なお、表4中、フォーム状態に関し「○」は、発泡完了後にガスが抜け、さらに、ポリウレタンフォームに沈み込みがなかったことを表す。
フォギング性に関し、「×」はガラス霞み度が92%未満であることを表し、「○」はガラス霞み度が92%以上であることを表す。
臭気強度に関し、「×」は臭気強度が2.7を超えていることを表し、「○」は臭気強度が2.7以下であることを表す。
臭質の快・不快度に関し、「×」は臭質の快・不快度が-1.5未満であることを表し、「○」は臭質の快・不快度が-1.5以上であることを表す。
さらに、燃焼試験に関し、「○」は、炎が第1標線(38mm)に到達する前に自己消化したことを表す。
【0069】
【0070】
(1)比較例1は、フォギング性、臭気強度、及び臭質の快・不快度のいずれも劣っていた。これは、TCPPの縮合体には約8mass%の未縮合のTCPPが含まれており、このTCPPがフォギング性、臭気強度、及び臭質の快・不快度を悪化させているためである。

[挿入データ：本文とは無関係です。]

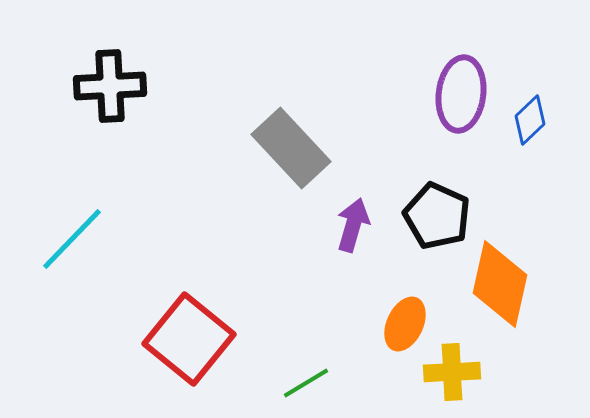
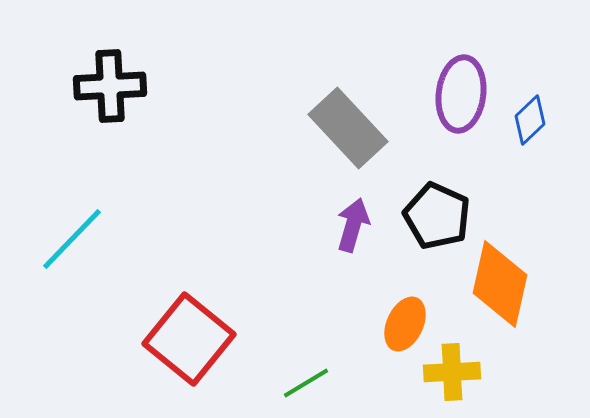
gray rectangle: moved 57 px right, 20 px up
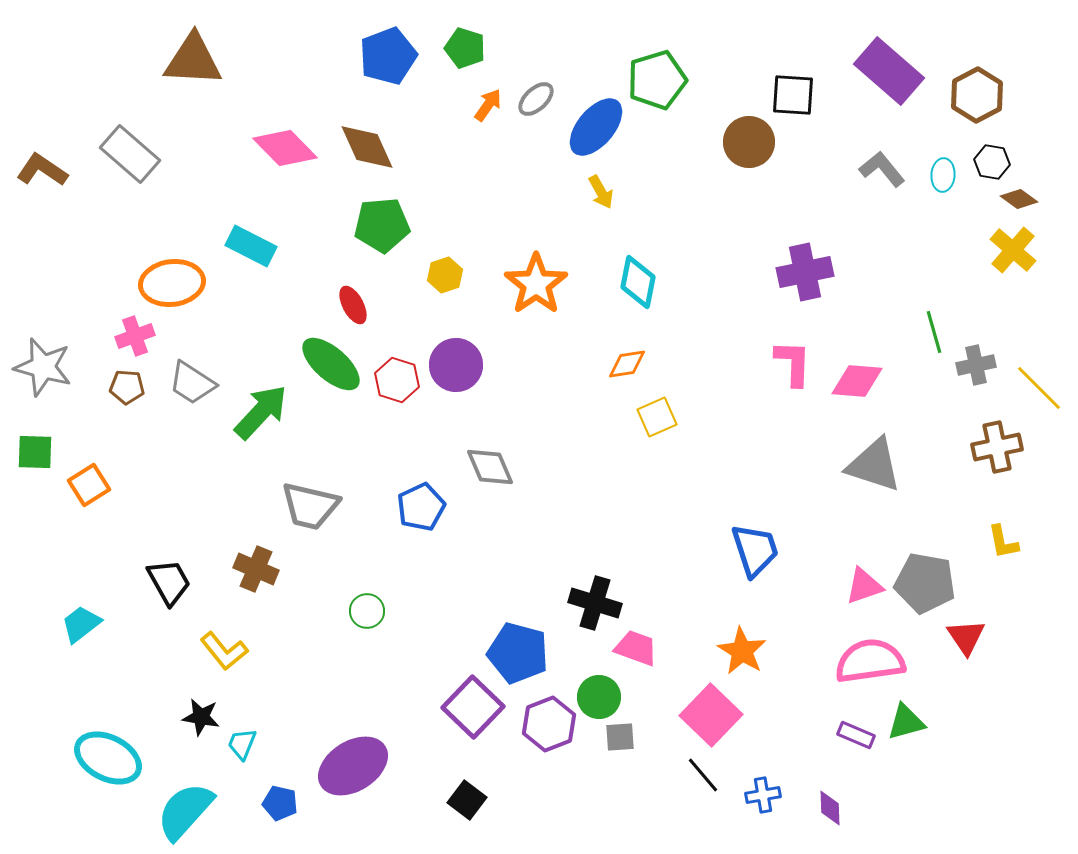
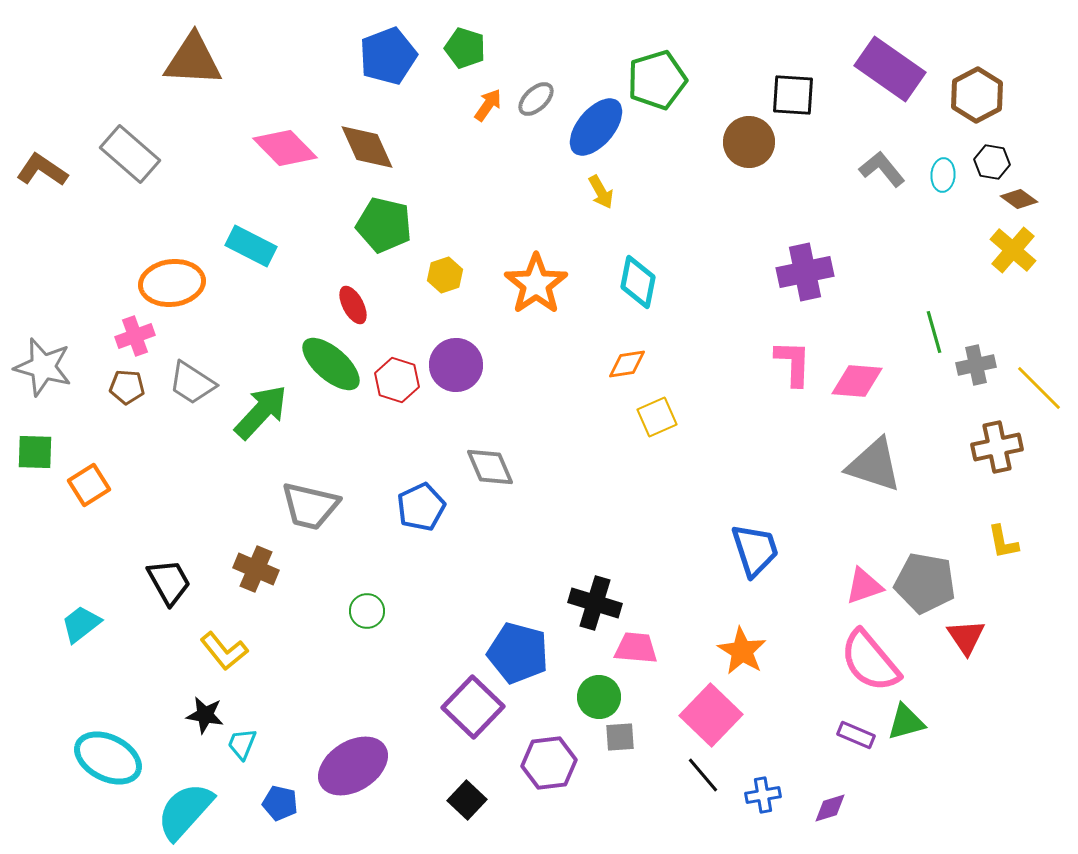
purple rectangle at (889, 71): moved 1 px right, 2 px up; rotated 6 degrees counterclockwise
green pentagon at (382, 225): moved 2 px right; rotated 18 degrees clockwise
pink trapezoid at (636, 648): rotated 15 degrees counterclockwise
pink semicircle at (870, 661): rotated 122 degrees counterclockwise
black star at (201, 717): moved 4 px right, 2 px up
purple hexagon at (549, 724): moved 39 px down; rotated 14 degrees clockwise
black square at (467, 800): rotated 6 degrees clockwise
purple diamond at (830, 808): rotated 75 degrees clockwise
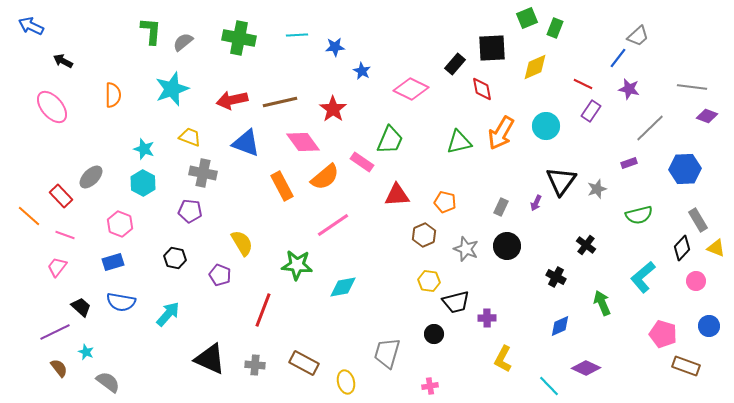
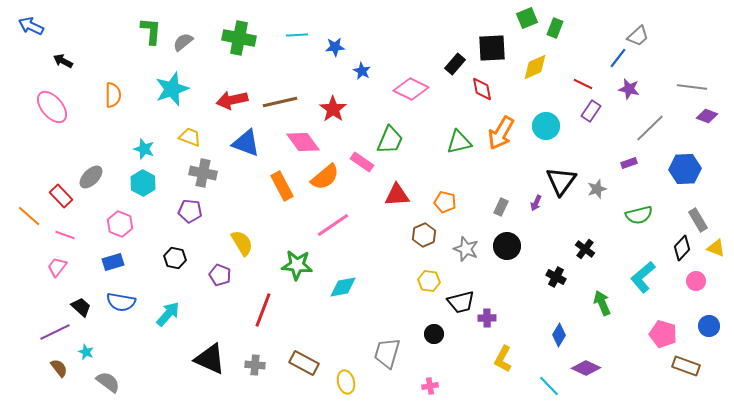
black cross at (586, 245): moved 1 px left, 4 px down
black trapezoid at (456, 302): moved 5 px right
blue diamond at (560, 326): moved 1 px left, 9 px down; rotated 35 degrees counterclockwise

(2)TCPPの縮合体とTEPを併用した実施例1、2は、いずれも、比較例1に比べて、難燃性を低下させることなく、フォギング性、臭気強度、及び臭質の快・不快度を改善することができた。これは、TCPPの縮合体とTEPを併用することによって、難燃性を低下させることなくTCPPの縮合体の配合量(すなわち、異臭の原因となるTCPPの含有量)を減らすことができるため、及び、TCPPの異臭がTEPの果実臭によりマスキングされるためである。
(3)実施例1、2は、難燃剤の合計添加量が少なくなることで密度が低下し、かつ、引張強度も増加した。実施例2については、さらに、比較例1よりも伸びが大きくなり、かつ、圧縮残留歪が小さくなった。
【0071】
以上、本発明の実施の形態について詳細に説明したが、本発明は上記実施の形態に何ら限定されるものではなく、本発明の要旨を逸脱しない範囲内で種々の改変が可能である。
【産業上の利用可能性】
【0072】
本発明に係るポリウレタンフォームは、自動車や航空機の内装材、OA機器や電気製品の制震材や防音材などに使用することができる。